A total of 47 distinct rockfalls and 27 long period earthquakes were recorded by the seismic network. There were also 7 small hybrid earthquakes. Volcano-tectonic earthquakes were absent from the records during the period. Some of the long-period earthquakes occurred immediately before some of the rockfalls and pyroclastic flows. It is possible that LPs may have triggered the latter events. As observed during the past week it appeared that steam and gas emissions from the dome increased after some of the failure events.
Four small to moderate sized pyroclastic flows occurred in the Tar River valley last night. These events occurred at 4:44, 8:13, 10:39 and 11:51 pm. All four events lasted longer than six minutes and produced ash clouds. It seems that all of the flows originated from the north-east face of the dome. Another pyroclastic flow with similar characteristics occurred at 9:45 this morning, after which activity on the dome remained vigorous throughout the rest of the reporting period.
Due to low cloud cover no views of the dome were possible today. This rendered it impossible to carry out any EDM work, so the deformation team campaigned the northern and north-eastern GPS sub-networks. The environmental team visited several location in the evacuated zone to collect ash and water samples and change sulphur dioxide tubes. These locations included Upper and Lower Amersham, Brodericks, Gingoes, Governor's House and Police Headquarters in Plymouth. While at Amersham, the team reported hearing rockfalls at the summit of the volcano.

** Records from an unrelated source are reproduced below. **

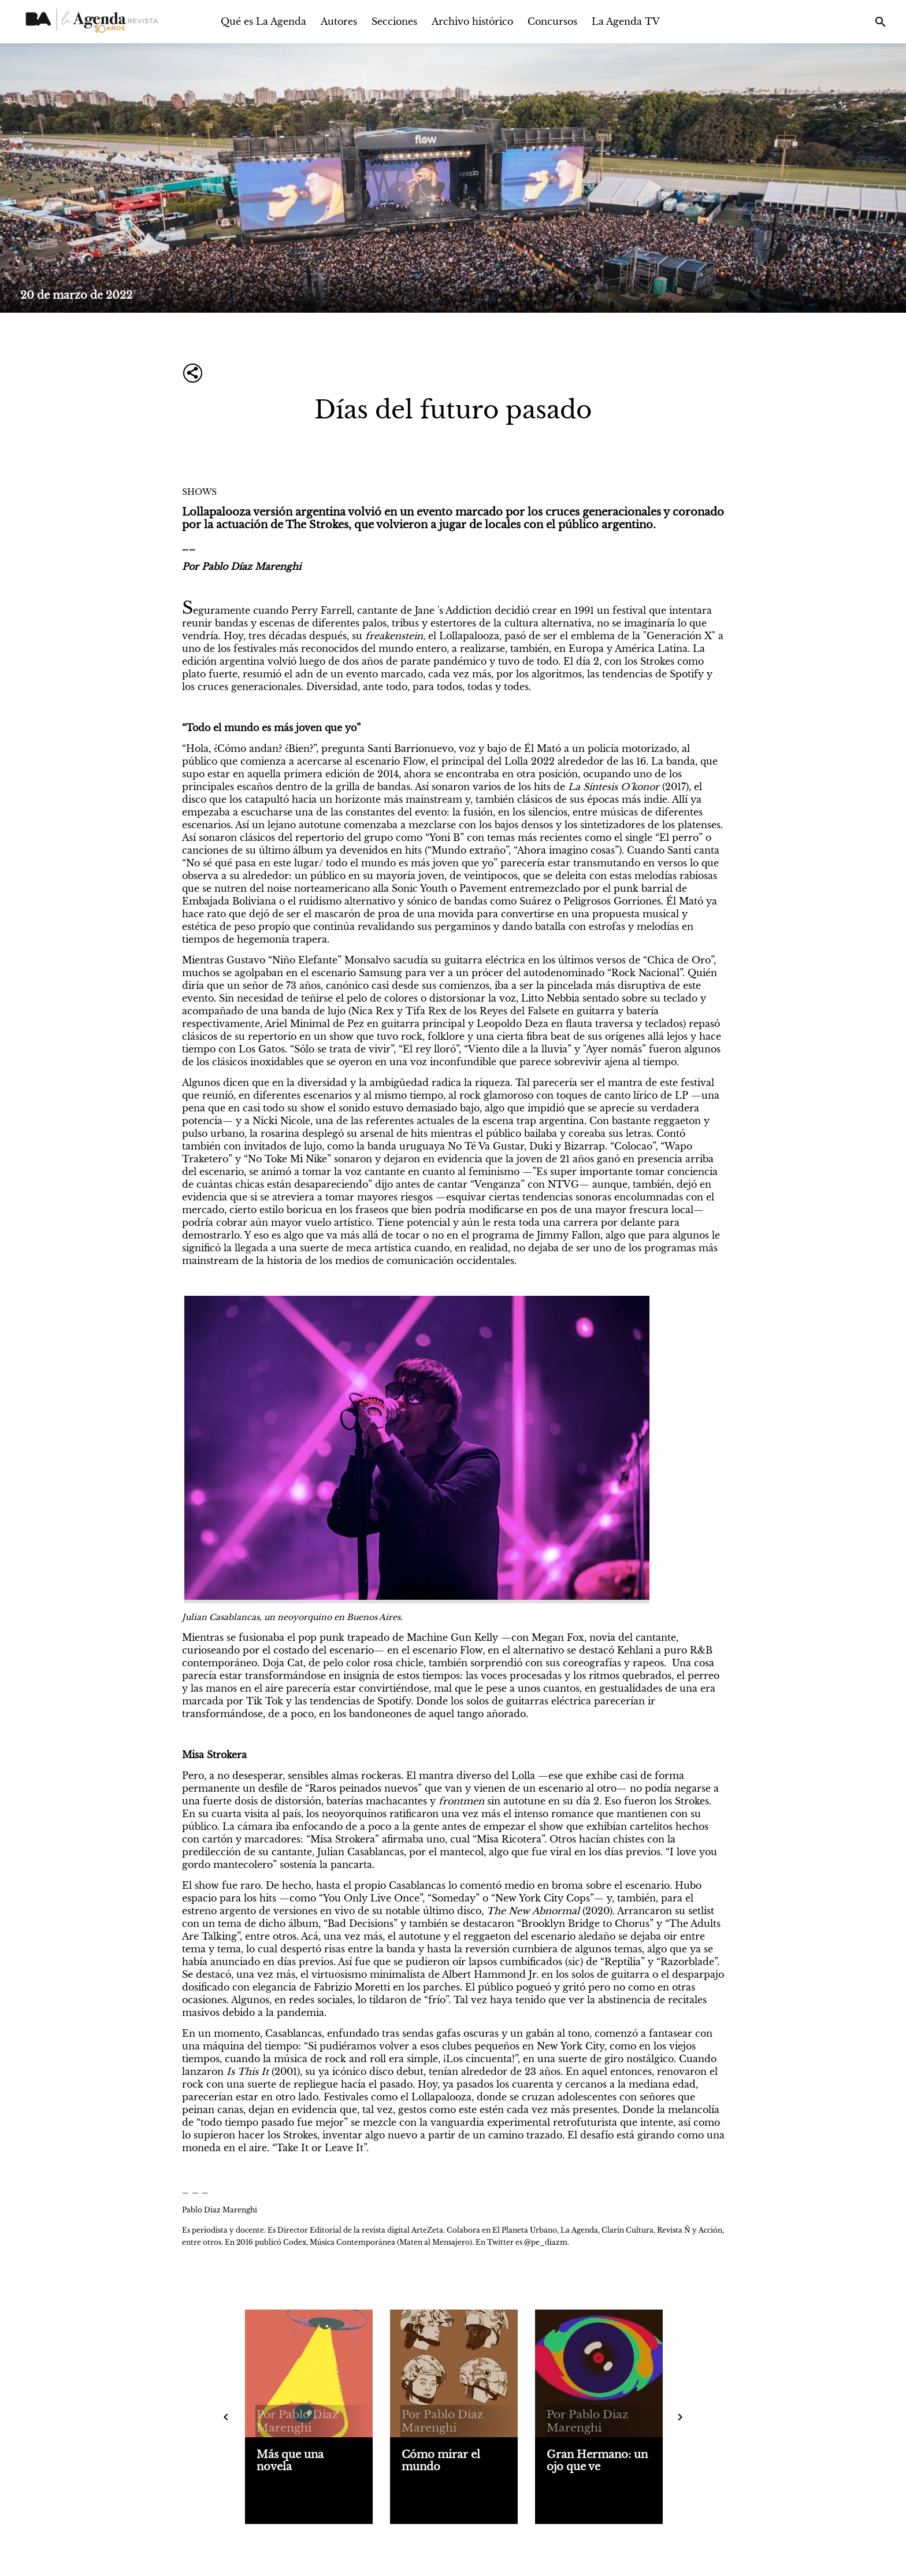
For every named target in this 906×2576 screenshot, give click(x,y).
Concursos (552, 21)
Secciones (394, 21)
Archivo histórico (472, 21)
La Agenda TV (626, 21)
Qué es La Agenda (263, 21)
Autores (339, 21)
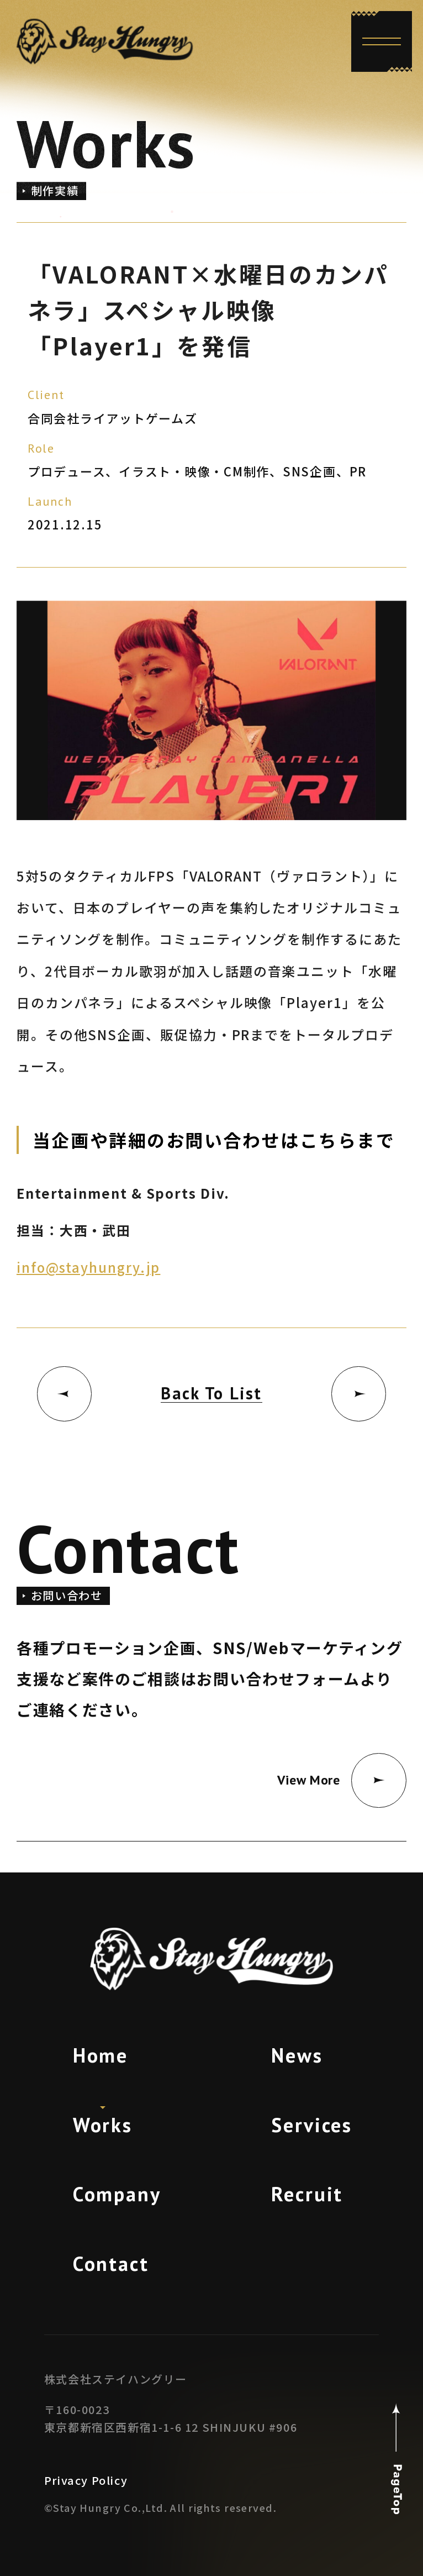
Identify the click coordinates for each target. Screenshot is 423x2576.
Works (103, 2125)
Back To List (211, 1393)
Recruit (307, 2194)
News (297, 2055)
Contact (111, 2263)
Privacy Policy (86, 2480)
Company (117, 2194)
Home (101, 2055)
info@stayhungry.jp (88, 1267)
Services (311, 2125)
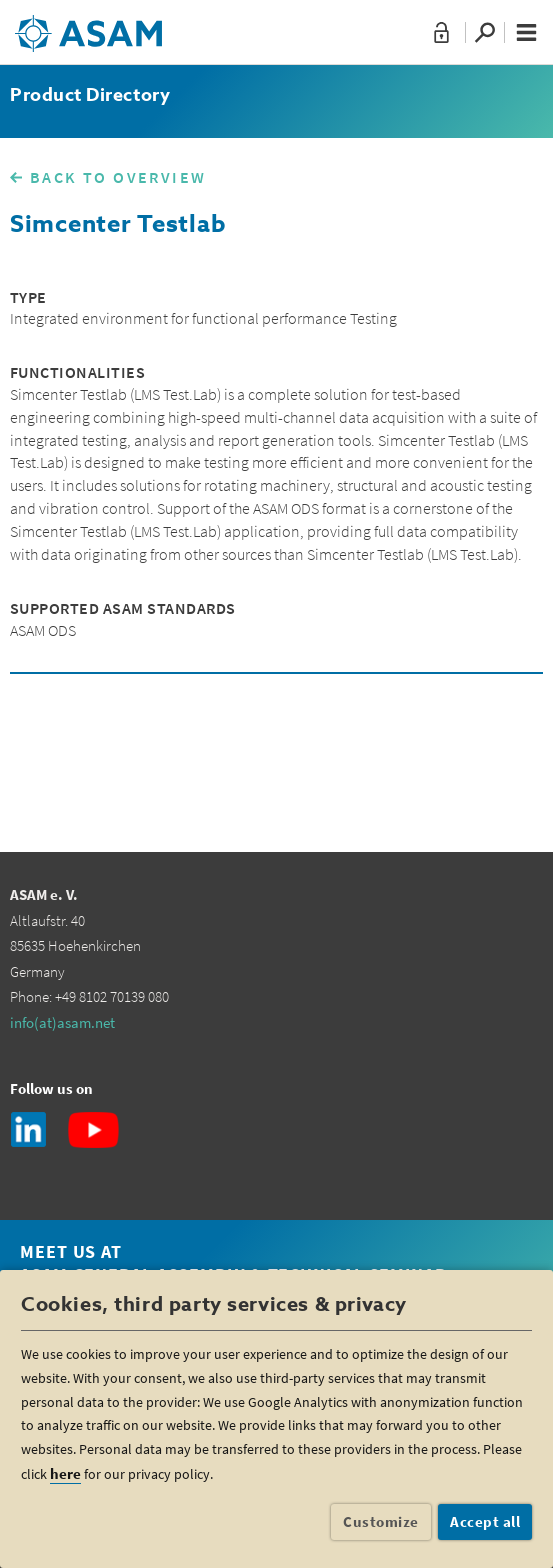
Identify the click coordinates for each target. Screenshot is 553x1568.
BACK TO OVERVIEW (118, 177)
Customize (381, 1521)
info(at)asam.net (62, 1022)
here (65, 1473)
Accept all (485, 1521)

The recent style of activity shows that the volcano remains dangerous. The dome continues to get less stable and therefore further pyroclastic flows with attendant ash clouds will occur in the next few days. Only essential visits should be made to the evacuated zone, and ash masks should be worn when in the ashy areas. The Tar River and White River valleys are extremely dangerous, as pyroclastic flows can travel down these valleys with no warning. Zone A should not be entered under any circumstances.